■ Work order: For each line below, return an exact copy.

■ Entries provided:
◆ ◆ ◆

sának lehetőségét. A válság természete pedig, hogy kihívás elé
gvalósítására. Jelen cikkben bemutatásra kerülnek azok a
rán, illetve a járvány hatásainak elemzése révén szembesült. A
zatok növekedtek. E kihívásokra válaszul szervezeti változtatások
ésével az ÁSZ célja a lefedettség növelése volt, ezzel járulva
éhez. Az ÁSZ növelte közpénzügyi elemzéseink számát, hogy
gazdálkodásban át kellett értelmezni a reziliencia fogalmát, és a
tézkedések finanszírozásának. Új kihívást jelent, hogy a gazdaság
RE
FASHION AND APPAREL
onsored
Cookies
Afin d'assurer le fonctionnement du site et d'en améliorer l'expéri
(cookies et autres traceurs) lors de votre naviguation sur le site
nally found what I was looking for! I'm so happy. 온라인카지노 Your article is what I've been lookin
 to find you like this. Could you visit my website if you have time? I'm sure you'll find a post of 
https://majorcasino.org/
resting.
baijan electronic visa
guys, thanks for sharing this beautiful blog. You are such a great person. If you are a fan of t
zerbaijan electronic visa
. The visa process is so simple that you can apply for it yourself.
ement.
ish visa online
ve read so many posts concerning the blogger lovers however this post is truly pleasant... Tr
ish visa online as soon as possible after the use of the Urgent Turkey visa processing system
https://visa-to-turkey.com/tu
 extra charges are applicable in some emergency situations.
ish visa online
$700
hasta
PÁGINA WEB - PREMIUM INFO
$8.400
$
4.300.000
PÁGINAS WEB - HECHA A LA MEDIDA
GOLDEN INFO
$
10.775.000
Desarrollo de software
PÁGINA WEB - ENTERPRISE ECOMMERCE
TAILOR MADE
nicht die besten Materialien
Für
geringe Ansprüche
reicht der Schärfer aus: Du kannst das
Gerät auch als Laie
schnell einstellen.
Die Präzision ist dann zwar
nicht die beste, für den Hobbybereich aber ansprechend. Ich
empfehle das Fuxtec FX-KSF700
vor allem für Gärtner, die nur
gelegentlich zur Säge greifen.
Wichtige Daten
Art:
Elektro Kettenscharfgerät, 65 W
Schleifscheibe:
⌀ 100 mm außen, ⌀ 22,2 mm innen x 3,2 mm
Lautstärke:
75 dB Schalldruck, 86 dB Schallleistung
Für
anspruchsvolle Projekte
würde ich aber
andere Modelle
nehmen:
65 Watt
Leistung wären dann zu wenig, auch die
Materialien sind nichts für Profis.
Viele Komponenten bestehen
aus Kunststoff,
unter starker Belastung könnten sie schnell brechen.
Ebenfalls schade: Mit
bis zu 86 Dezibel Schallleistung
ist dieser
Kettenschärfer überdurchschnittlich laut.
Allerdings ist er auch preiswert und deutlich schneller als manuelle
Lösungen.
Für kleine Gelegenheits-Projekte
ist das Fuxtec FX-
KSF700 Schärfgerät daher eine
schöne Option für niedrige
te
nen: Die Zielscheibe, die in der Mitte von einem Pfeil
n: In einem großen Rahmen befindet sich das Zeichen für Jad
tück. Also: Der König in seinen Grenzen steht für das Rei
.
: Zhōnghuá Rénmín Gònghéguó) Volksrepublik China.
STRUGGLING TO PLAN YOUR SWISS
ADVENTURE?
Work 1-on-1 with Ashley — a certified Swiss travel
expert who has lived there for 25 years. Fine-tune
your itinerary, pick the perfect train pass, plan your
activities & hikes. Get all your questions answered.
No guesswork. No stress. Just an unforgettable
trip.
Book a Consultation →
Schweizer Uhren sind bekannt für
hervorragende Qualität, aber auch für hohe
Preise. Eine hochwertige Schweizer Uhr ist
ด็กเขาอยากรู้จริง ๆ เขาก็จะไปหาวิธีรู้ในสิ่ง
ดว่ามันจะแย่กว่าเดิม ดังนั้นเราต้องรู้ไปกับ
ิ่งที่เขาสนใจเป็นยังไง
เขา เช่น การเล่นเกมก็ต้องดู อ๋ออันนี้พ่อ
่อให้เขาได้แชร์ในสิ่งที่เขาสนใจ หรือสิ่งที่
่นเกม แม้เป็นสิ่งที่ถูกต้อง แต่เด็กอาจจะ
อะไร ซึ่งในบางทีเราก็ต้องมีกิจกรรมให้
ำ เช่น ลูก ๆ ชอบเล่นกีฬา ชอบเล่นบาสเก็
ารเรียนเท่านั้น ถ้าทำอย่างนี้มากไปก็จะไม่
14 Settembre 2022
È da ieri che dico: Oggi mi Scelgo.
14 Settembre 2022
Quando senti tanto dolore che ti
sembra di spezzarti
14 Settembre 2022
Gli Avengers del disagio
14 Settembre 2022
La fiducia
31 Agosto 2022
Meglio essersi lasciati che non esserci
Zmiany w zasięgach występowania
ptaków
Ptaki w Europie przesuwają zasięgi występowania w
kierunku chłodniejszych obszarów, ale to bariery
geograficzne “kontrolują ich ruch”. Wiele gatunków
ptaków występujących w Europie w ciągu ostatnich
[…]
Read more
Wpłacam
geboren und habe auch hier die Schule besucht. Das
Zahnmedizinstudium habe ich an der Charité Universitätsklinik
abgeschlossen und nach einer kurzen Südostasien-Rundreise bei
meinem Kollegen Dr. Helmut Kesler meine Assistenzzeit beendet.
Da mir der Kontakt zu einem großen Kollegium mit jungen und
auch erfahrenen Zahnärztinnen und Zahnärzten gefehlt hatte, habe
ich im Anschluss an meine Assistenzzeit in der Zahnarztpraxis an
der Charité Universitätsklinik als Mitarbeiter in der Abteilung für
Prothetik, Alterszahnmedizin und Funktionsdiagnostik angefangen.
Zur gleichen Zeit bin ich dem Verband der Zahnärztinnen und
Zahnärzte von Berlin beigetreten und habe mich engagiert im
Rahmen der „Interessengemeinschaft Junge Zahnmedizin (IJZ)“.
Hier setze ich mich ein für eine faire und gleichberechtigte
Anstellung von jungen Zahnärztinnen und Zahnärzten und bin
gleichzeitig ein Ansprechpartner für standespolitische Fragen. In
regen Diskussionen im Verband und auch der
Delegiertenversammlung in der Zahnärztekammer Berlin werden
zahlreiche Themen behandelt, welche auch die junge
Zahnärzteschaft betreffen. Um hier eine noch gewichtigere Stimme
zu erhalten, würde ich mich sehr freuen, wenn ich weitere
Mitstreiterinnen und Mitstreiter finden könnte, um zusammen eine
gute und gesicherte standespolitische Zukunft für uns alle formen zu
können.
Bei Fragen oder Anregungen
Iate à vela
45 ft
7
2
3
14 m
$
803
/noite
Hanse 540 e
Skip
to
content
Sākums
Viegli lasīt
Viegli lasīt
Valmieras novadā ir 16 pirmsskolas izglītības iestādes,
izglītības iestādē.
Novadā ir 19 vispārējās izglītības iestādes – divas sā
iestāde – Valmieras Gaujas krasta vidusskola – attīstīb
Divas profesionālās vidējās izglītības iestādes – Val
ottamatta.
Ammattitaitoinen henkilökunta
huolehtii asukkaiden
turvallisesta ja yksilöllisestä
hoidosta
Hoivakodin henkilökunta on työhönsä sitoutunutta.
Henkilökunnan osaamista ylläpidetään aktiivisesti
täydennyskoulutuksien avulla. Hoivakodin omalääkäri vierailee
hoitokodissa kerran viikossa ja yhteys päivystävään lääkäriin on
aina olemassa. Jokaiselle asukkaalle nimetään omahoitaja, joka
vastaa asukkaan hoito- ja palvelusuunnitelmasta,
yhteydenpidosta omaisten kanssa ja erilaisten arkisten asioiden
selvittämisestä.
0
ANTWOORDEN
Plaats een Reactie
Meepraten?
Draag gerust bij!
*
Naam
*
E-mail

◆ ◆ ◆

■ Task result:
sának lehetőségét. A válság természete pedig, hogy kihívás elé
gvalósítására. Jelen cikkben bemutatásra kerülnek azok a
rán, illetve a járvány hatásainak elemzése révén szembesült. A
zatok növekedtek. E kihívásokra válaszul szervezeti változtatások
ésével az ÁSZ célja a lefedettség növelése volt, ezzel járulva
éhez. Az ÁSZ növelte közpénzügyi elemzéseink számát, hogy
gazdálkodásban át kellett értelmezni a reziliencia fogalmát, és a
tézkedések finanszírozásának. Új kihívást jelent, hogy a gazdaság
RE
FASHION AND APPAREL
onsored
Cookies
Afin d'assurer le fonctionnement du site et d'en améliorer l'expéri
(cookies et autres traceurs) lors de votre naviguation sur le site
nally found what I was looking for! I'm so happy. 온라인카지노 Your article is what I've been lookin
 to find you like this. Could you visit my website if you have time? I'm sure you'll find a post of 
https://majorcasino.org/
resting.
baijan electronic visa
guys, thanks for sharing this beautiful blog. You are such a great person. If you are a fan of t
zerbaijan electronic visa
. The visa process is so simple that you can apply for it yourself.
ement.
ish visa online
ve read so many posts concerning the blogger lovers however this post is truly pleasant... Tr
ish visa online as soon as possible after the use of the Urgent Turkey visa processing system
https://visa-to-turkey.com/tu
 extra charges are applicable in some emergency situations.
ish visa online
$700
hasta
PÁGINA WEB - PREMIUM INFO
$8.400
$
4.300.000
PÁGINAS WEB - HECHA A LA MEDIDA
GOLDEN INFO
$
10.775.000
Desarrollo de software
PÁGINA WEB - ENTERPRISE ECOMMERCE
TAILOR MADE
nicht die besten Materialien
Für
geringe Ansprüche
reicht der Schärfer aus: Du kannst das
Gerät auch als Laie
schnell einstellen.
Die Präzision ist dann zwar
nicht die beste, für den Hobbybereich aber ansprechend. Ich
empfehle das Fuxtec FX-KSF700
vor allem für Gärtner, die nur
gelegentlich zur Säge greifen.
Wichtige Daten
Art:
Elektro Kettenscharfgerät, 65 W
Schleifscheibe:
⌀ 100 mm außen, ⌀ 22,2 mm innen x 3,2 mm
Lautstärke:
75 dB Schalldruck, 86 dB Schallleistung
Für
anspruchsvolle Projekte
würde ich aber
andere Modelle
nehmen:
65 Watt
Leistung wären dann zu wenig, auch die
Materialien sind nichts für Profis.
Viele Komponenten bestehen
aus Kunststoff,
unter starker Belastung könnten sie schnell brechen.
Ebenfalls schade: Mit
bis zu 86 Dezibel Schallleistung
ist dieser
Kettenschärfer überdurchschnittlich laut.
Allerdings ist er auch preiswert und deutlich schneller als manuelle
Lösungen.
Für kleine Gelegenheits-Projekte
ist das Fuxtec FX-
KSF700 Schärfgerät daher eine
schöne Option für niedrige
te
nen: Die Zielscheibe, die in der Mitte von einem Pfeil
n: In einem großen Rahmen befindet sich das Zeichen für Jad
tück. Also: Der König in seinen Grenzen steht für das Rei
.
: Zhōnghuá Rénmín Gònghéguó) Volksrepublik China.
STRUGGLING TO PLAN YOUR SWISS
ADVENTURE?
Work 1-on-1 with Ashley — a certified Swiss travel
expert who has lived there for 25 years. Fine-tune
your itinerary, pick the perfect train pass, plan your
activities & hikes. Get all your questions answered.
No guesswork. No stress. Just an unforgettable
trip.
Book a Consultation →
Schweizer Uhren sind bekannt für
hervorragende Qualität, aber auch für hohe
Preise. Eine hochwertige Schweizer Uhr ist
ด็กเขาอยากรู้จริง ๆ เขาก็จะไปหาวิธีรู้ในสิ่ง
ดว่ามันจะแย่กว่าเดิม ดังนั้นเราต้องรู้ไปกับ
ิ่งที่เขาสนใจเป็นยังไง
เขา เช่น การเล่นเกมก็ต้องดู อ๋ออันนี้พ่อ
่อให้เขาได้แชร์ในสิ่งที่เขาสนใจ หรือสิ่งที่
่นเกม แม้เป็นสิ่งที่ถูกต้อง แต่เด็กอาจจะ
อะไร ซึ่งในบางทีเราก็ต้องมีกิจกรรมให้
ำ เช่น ลูก ๆ ชอบเล่นกีฬา ชอบเล่นบาสเก็
ารเรียนเท่านั้น ถ้าทำอย่างนี้มากไปก็จะไม่
14 Settembre 2022
È da ieri che dico: Oggi mi Scelgo.
14 Settembre 2022
Quando senti tanto dolore che ti
sembra di spezzarti
14 Settembre 2022
Gli Avengers del disagio
14 Settembre 2022
La fiducia
31 Agosto 2022
Meglio essersi lasciati che non esserci
Zmiany w zasięgach występowania
ptaków
Ptaki w Europie przesuwają zasięgi występowania w
kierunku chłodniejszych obszarów, ale to bariery
geograficzne “kontrolują ich ruch”. Wiele gatunków
ptaków występujących w Europie w ciągu ostatnich
[…]
Read more
Wpłacam
geboren und habe auch hier die Schule besucht. Das
Zahnmedizinstudium habe ich an der Charité Universitätsklinik
abgeschlossen und nach einer kurzen Südostasien-Rundreise bei
meinem Kollegen Dr. Helmut Kesler meine Assistenzzeit beendet.
Da mir der Kontakt zu einem großen Kollegium mit jungen und
auch erfahrenen Zahnärztinnen und Zahnärzten gefehlt hatte, habe
ich im Anschluss an meine Assistenzzeit in der Zahnarztpraxis an
der Charité Universitätsklinik als Mitarbeiter in der Abteilung für
Prothetik, Alterszahnmedizin und Funktionsdiagnostik angefangen.
Zur gleichen Zeit bin ich dem Verband der Zahnärztinnen und
Zahnärzte von Berlin beigetreten und habe mich engagiert im
Rahmen der „Interessengemeinschaft Junge Zahnmedizin (IJZ)“.
Hier setze ich mich ein für eine faire und gleichberechtigte
Anstellung von jungen Zahnärztinnen und Zahnärzten und bin
gleichzeitig ein Ansprechpartner für standespolitische Fragen. In
regen Diskussionen im Verband und auch der
Delegiertenversammlung in der Zahnärztekammer Berlin werden
zahlreiche Themen behandelt, welche auch die junge
Zahnärzteschaft betreffen. Um hier eine noch gewichtigere Stimme
zu erhalten, würde ich mich sehr freuen, wenn ich weitere
Mitstreiterinnen und Mitstreiter finden könnte, um zusammen eine
gute und gesicherte standespolitische Zukunft für uns alle formen zu
können.
Bei Fragen oder Anregungen
Iate à vela
45 ft
7
2
3
14 m
$
803
/noite
Hanse 540 e
Skip
to
content
Sākums
Viegli lasīt
Viegli lasīt
Valmieras novadā ir 16 pirmsskolas izglītības iestādes,
izglītības iestādē.
Novadā ir 19 vispārējās izglītības iestādes – divas sā
iestāde – Valmieras Gaujas krasta vidusskola – attīstīb
Divas profesionālās vidējās izglītības iestādes – Val
ottamatta.
Ammattitaitoinen henkilökunta
huolehtii asukkaiden
turvallisesta ja yksilöllisestä
hoidosta
Hoivakodin henkilökunta on työhönsä sitoutunutta.
Henkilökunnan osaamista ylläpidetään aktiivisesti
täydennyskoulutuksien avulla. Hoivakodin omalääkäri vierailee
hoitokodissa kerran viikossa ja yhteys päivystävään lääkäriin on
aina olemassa. Jokaiselle asukkaalle nimetään omahoitaja, joka
vastaa asukkaan hoito- ja palvelusuunnitelmasta,
yhteydenpidosta omaisten kanssa ja erilaisten arkisten asioiden
selvittämisestä.
0
ANTWOORDEN
Plaats een Reactie
Meepraten?
Draag gerust bij!
*
Naam
*
E-mail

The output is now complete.